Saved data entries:

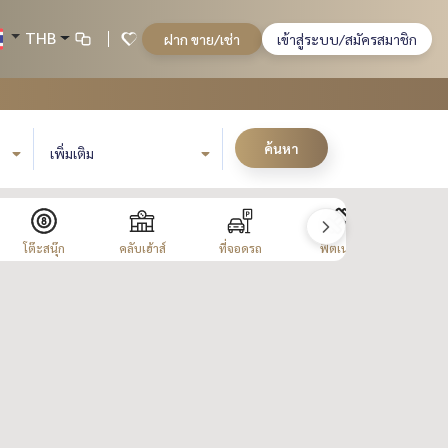
THB
ฝาก ขาย/เช่า
เข้าสู่ระบบ/สมัครสมาชิก
ค้นหา
เพิ่มเติม
โต๊ะสนุ๊ก
คลับเฮ้าส์
ที่จอดรถ
ฟิตเนส
ห้องประ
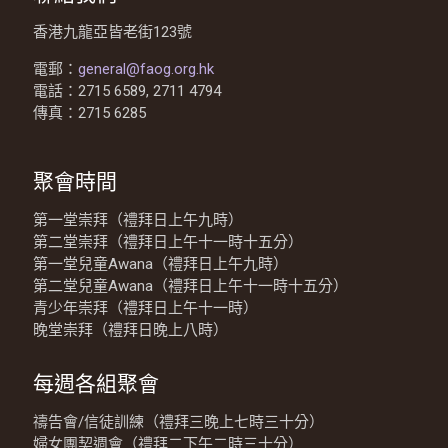
香港九龍亞皆老街123號
電郵：
general@faog.org.hk
電話：2715 6589, 2711 4794
傳真：2715 6285
聚會時間
第一堂崇拜（禮拜日上午九時）
第二堂崇拜（禮拜日上午十一時十五分）
第一堂兒童Awana（禮拜日上午九時）
第二堂兒童Awana（禮拜日上午十一時十五分）
青少年崇拜（禮拜日上午十一時）
晚堂崇拜（禮拜日晚上八時）
每週各組聚會
禱告會/信徒訓練（禮拜三晚上七時三十分）
婦女團契週會（禮拜二下午二時三十分）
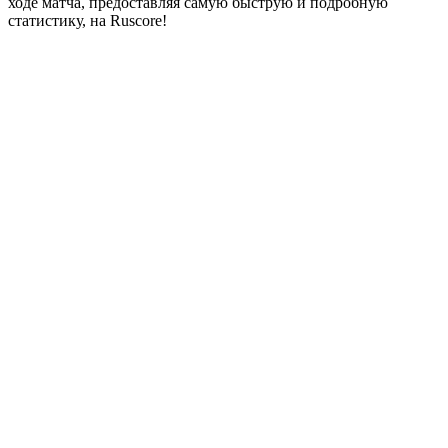
ходе матча, предоставляя самую быструю и подробную
статистику, на Ruscore!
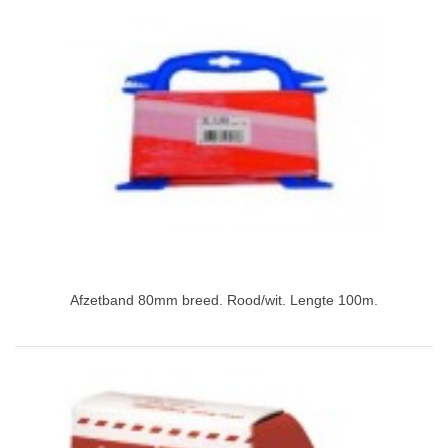
Afzetband 80mm breed. Rood/wit. Lengte 100m.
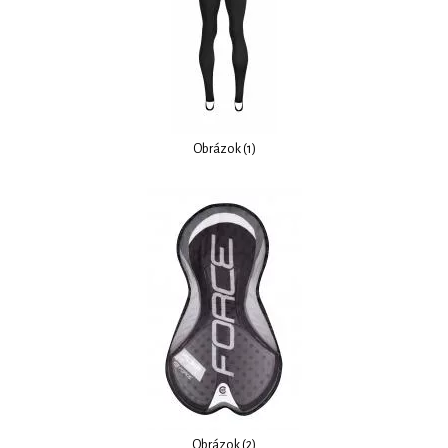
Obrázok (1)
Obrázok (2)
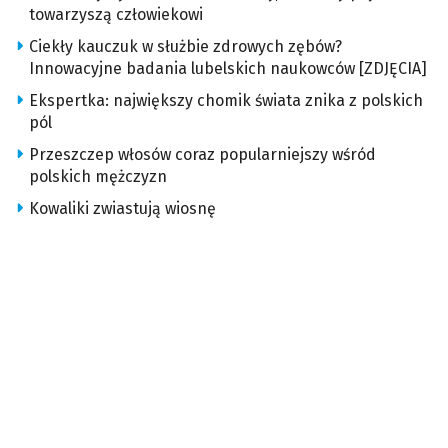
towarzyszą człowiekowi
Ciekły kauczuk w służbie zdrowych zębów?
Innowacyjne badania lubelskich naukowców [ZDJĘCIA]
Ekspertka: największy chomik świata znika z polskich
pól
Przeszczep włosów coraz popularniejszy wśród
polskich mężczyzn
Kowaliki zwiastują wiosnę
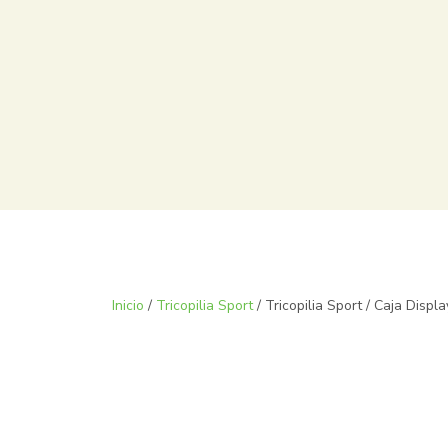
Inicio
/
Tricopilia Sport
/ Tricopilia Sport / Caja Displa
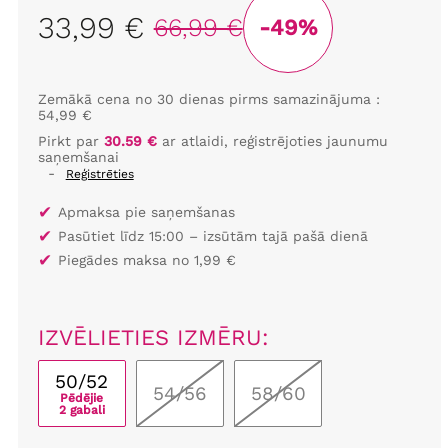
33,99 €
66,99 €
-49%
Zemākā cena no 30 dienas pirms samazinājuma :
54,99 €
Pirkt par
30.59 €
ar atlaidi, reģistrējoties jaunumu
saņemšanai
-
Reģistrēties
✔
Apmaksa pie saņemšanas
✔
Pasūtiet līdz 15:00 – izsūtām tajā pašā dienā
✔
Piegādes maksa no 1,99 €
IZVĒLIETIES IZMĒRU:
50/52
54/56
58/60
Pēdējie
2 gabali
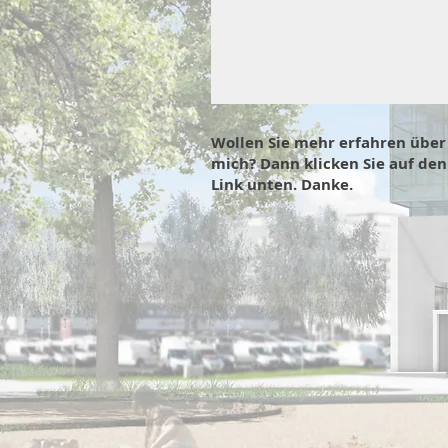
Wollen Sie mehr erfahren über
mich? Dann klicken Sie auf den
Link unten. Danke.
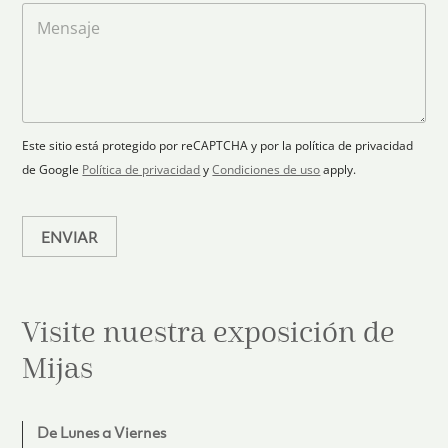
t
l
a
M
a
e
r
e
c
p
n
t
t
l
s
e
r
a
a
s
ó
n
j
+
n
o
e
i
1
Este sitio está protegido por reCAPTCHA y por la política de privacidad
c
de Google
Política de privacidad
y
Condiciones de uso
apply.
o
*
ENVIAR
Visite nuestra exposición de
Mijas
De Lunes a Viernes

▶ **Task goal**
Output each line of the records exactly. Any picture is skipped.

▶ **Task answer**
THB
ฝาก ขาย/เช่า
เข้าสู่ระบบ/สมัครสมาชิก
ค้นหา
เพิ่มเติม
โต๊ะสนุ๊ก
คลับเฮ้าส์
ที่จอดรถ
ฟิตเนส
ห้องประ
香港九龍亞皆老街123號
電郵：
general@faog.org.hk
電話：2715 6589, 2711 4794
傳真：2715 6285
聚會時間
第一堂崇拜（禮拜日上午九時）
第二堂崇拜（禮拜日上午十一時十五分）
第一堂兒童Awana（禮拜日上午九時）
第二堂兒童Awana（禮拜日上午十一時十五分）
青少年崇拜（禮拜日上午十一時）
晚堂崇拜（禮拜日晚上八時）
每週各組聚會
禱告會/信徒訓練（禮拜三晚上七時三十分）
婦女團契週會（禮拜二下午二時三十分）
ходе матча, предоставляя самую быструю и подробную
статистику, на Ruscore!
Afzetband 80mm breed. Rood/wit. Lengte 100m.
Obrázok (1)
Obrázok (2)
towarzyszą człowiekowi
Ciekły kauczuk w służbie zdrowych zębów?
Innowacyjne badania lubelskich naukowców [ZDJĘCIA]
Ekspertka: największy chomik świata znika z polskich
pól
Przeszczep włosów coraz popularniejszy wśród
polskich mężczyzn
Kowaliki zwiastują wiosnę
Inicio
/
Tricopilia Sport
/ Tricopilia Sport / Caja Displa
33,99 €
66,99 €
-49%
Zemākā cena no 30 dienas pirms samazinājuma :
54,99 €
Pirkt par
30.59 €
ar atlaidi, reģistrējoties jaunumu
saņemšanai
-
Reģistrēties
✔
Apmaksa pie saņemšanas
✔
Pasūtiet līdz 15:00 – izsūtām tajā pašā dienā
✔
Piegādes maksa no 1,99 €
IZVĒLIETIES IZMĒRU:
50/52
54/56
58/60
Pēdējie
2 gabali
Wollen Sie mehr erfahren über
mich? Dann klicken Sie auf den
Link unten. Danke.
t
l
a
M
a
e
r
e
c
p
n
t
t
l
s
e
r
a
a
s
ó
n
j
+
n
o
e
i
1
Este sitio está protegido por reCAPTCHA y por la política de privacidad
c
de Google
Política de privacidad
y
Condiciones de uso
apply.
o
*
ENVIAR
Visite nuestra exposición de
Mijas
De Lunes a Viernes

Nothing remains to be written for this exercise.